Every line of the listing should be repeated exactly.

▸ RAW DATA
%%

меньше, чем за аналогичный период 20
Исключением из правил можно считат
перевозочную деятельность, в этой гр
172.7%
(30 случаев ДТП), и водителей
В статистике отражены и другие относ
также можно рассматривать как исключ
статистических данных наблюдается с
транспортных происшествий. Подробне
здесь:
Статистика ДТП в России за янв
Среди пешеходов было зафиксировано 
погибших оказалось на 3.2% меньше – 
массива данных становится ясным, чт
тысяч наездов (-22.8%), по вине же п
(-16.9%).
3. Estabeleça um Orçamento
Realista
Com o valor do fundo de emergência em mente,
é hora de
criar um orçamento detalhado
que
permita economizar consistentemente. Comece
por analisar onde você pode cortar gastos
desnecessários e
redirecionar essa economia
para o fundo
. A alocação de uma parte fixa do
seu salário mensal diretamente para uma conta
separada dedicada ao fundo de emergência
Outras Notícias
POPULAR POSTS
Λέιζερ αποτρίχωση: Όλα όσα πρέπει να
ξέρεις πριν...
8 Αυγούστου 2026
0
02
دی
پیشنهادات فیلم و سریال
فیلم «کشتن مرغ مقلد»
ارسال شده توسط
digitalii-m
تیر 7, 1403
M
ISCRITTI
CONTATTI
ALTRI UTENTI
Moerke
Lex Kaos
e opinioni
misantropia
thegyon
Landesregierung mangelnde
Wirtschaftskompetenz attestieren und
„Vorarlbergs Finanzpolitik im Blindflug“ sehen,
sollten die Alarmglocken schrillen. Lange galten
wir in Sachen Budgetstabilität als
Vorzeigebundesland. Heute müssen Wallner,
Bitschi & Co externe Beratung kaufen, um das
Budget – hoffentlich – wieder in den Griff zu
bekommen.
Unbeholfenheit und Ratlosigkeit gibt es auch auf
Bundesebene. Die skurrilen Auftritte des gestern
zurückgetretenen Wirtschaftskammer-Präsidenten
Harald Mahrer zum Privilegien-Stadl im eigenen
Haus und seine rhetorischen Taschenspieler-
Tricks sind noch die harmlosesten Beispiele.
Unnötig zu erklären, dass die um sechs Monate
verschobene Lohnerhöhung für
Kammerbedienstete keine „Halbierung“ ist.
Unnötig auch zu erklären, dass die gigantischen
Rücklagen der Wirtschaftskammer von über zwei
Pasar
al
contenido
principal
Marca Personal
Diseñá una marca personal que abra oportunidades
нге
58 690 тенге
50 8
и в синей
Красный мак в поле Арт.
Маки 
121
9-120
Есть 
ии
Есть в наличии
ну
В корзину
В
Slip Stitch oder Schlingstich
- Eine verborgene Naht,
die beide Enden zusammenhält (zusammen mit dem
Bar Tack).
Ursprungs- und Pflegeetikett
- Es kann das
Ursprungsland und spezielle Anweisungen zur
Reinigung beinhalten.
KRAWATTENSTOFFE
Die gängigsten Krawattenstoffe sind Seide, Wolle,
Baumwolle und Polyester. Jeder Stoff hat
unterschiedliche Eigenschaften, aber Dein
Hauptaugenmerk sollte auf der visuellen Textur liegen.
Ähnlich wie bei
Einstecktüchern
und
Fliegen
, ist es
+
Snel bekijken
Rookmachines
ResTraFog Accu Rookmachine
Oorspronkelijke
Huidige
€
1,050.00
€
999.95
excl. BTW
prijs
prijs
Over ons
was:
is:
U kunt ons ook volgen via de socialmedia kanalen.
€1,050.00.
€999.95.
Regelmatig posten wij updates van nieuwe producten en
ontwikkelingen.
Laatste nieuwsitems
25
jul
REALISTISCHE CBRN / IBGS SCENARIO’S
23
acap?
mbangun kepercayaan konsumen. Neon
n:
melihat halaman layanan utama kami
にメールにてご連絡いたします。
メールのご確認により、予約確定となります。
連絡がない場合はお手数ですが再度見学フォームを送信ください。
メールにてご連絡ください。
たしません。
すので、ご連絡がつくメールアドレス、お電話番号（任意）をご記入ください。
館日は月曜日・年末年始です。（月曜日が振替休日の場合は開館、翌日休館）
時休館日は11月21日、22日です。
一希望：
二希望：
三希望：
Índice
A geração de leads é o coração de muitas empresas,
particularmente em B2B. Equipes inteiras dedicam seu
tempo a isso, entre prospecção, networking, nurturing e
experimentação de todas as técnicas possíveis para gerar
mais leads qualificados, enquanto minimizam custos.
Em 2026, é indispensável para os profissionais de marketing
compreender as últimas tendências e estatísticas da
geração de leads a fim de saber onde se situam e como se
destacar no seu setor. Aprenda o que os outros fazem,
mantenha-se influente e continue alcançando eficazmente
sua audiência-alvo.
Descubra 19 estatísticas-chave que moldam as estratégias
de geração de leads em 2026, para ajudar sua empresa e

%%

▸ WRITTEN SOLUTION
меньше, чем за аналогичный период 20
Исключением из правил можно считат
перевозочную деятельность, в этой гр
172.7%
(30 случаев ДТП), и водителей
В статистике отражены и другие относ
также можно рассматривать как исключ
статистических данных наблюдается с
транспортных происшествий. Подробне
здесь:
Статистика ДТП в России за янв
Среди пешеходов было зафиксировано 
погибших оказалось на 3.2% меньше – 
массива данных становится ясным, чт
тысяч наездов (-22.8%), по вине же п
(-16.9%).
3. Estabeleça um Orçamento
Realista
Com o valor do fundo de emergência em mente,
é hora de
criar um orçamento detalhado
que
permita economizar consistentemente. Comece
por analisar onde você pode cortar gastos
desnecessários e
redirecionar essa economia
para o fundo
. A alocação de uma parte fixa do
seu salário mensal diretamente para uma conta
separada dedicada ao fundo de emergência
Outras Notícias
POPULAR POSTS
Λέιζερ αποτρίχωση: Όλα όσα πρέπει να
ξέρεις πριν...
8 Αυγούστου 2026
0
02
دی
پیشنهادات فیلم و سریال
فیلم «کشتن مرغ مقلد»
ارسال شده توسط
digitalii-m
تیر 7, 1403
M
ISCRITTI
CONTATTI
ALTRI UTENTI
Moerke
Lex Kaos
e opinioni
misantropia
thegyon
Landesregierung mangelnde
Wirtschaftskompetenz attestieren und
„Vorarlbergs Finanzpolitik im Blindflug“ sehen,
sollten die Alarmglocken schrillen. Lange galten
wir in Sachen Budgetstabilität als
Vorzeigebundesland. Heute müssen Wallner,
Bitschi & Co externe Beratung kaufen, um das
Budget – hoffentlich – wieder in den Griff zu
bekommen.
Unbeholfenheit und Ratlosigkeit gibt es auch auf
Bundesebene. Die skurrilen Auftritte des gestern
zurückgetretenen Wirtschaftskammer-Präsidenten
Harald Mahrer zum Privilegien-Stadl im eigenen
Haus und seine rhetorischen Taschenspieler-
Tricks sind noch die harmlosesten Beispiele.
Unnötig zu erklären, dass die um sechs Monate
verschobene Lohnerhöhung für
Kammerbedienstete keine „Halbierung“ ist.
Unnötig auch zu erklären, dass die gigantischen
Rücklagen der Wirtschaftskammer von über zwei
Pasar
al
contenido
principal
Marca Personal
Diseñá una marca personal que abra oportunidades
нге
58 690 тенге
50 8
и в синей
Красный мак в поле Арт.
Маки 
121
9-120
Есть 
ии
Есть в наличии
ну
В корзину
В
Slip Stitch oder Schlingstich
- Eine verborgene Naht,
die beide Enden zusammenhält (zusammen mit dem
Bar Tack).
Ursprungs- und Pflegeetikett
- Es kann das
Ursprungsland und spezielle Anweisungen zur
Reinigung beinhalten.
KRAWATTENSTOFFE
Die gängigsten Krawattenstoffe sind Seide, Wolle,
Baumwolle und Polyester. Jeder Stoff hat
unterschiedliche Eigenschaften, aber Dein
Hauptaugenmerk sollte auf der visuellen Textur liegen.
Ähnlich wie bei
Einstecktüchern
und
Fliegen
, ist es
+
Snel bekijken
Rookmachines
ResTraFog Accu Rookmachine
Oorspronkelijke
Huidige
€
1,050.00
€
999.95
excl. BTW
prijs
prijs
Over ons
was:
is:
U kunt ons ook volgen via de socialmedia kanalen.
€1,050.00.
€999.95.
Regelmatig posten wij updates van nieuwe producten en
ontwikkelingen.
Laatste nieuwsitems
25
jul
REALISTISCHE CBRN / IBGS SCENARIO’S
23
acap?
mbangun kepercayaan konsumen. Neon
n:
melihat halaman layanan utama kami
にメールにてご連絡いたします。
メールのご確認により、予約確定となります。
連絡がない場合はお手数ですが再度見学フォームを送信ください。
メールにてご連絡ください。
たしません。
すので、ご連絡がつくメールアドレス、お電話番号（任意）をご記入ください。
館日は月曜日・年末年始です。（月曜日が振替休日の場合は開館、翌日休館）
時休館日は11月21日、22日です。
一希望：
二希望：
三希望：
Índice
A geração de leads é o coração de muitas empresas,
particularmente em B2B. Equipes inteiras dedicam seu
tempo a isso, entre prospecção, networking, nurturing e
experimentação de todas as técnicas possíveis para gerar
mais leads qualificados, enquanto minimizam custos.
Em 2026, é indispensável para os profissionais de marketing
compreender as últimas tendências e estatísticas da
geração de leads a fim de saber onde se situam e como se
destacar no seu setor. Aprenda o que os outros fazem,
mantenha-se influente e continue alcançando eficazmente
sua audiência-alvo.
Descubra 19 estatísticas-chave que moldam as estratégias
de geração de leads em 2026, para ajudar sua empresa e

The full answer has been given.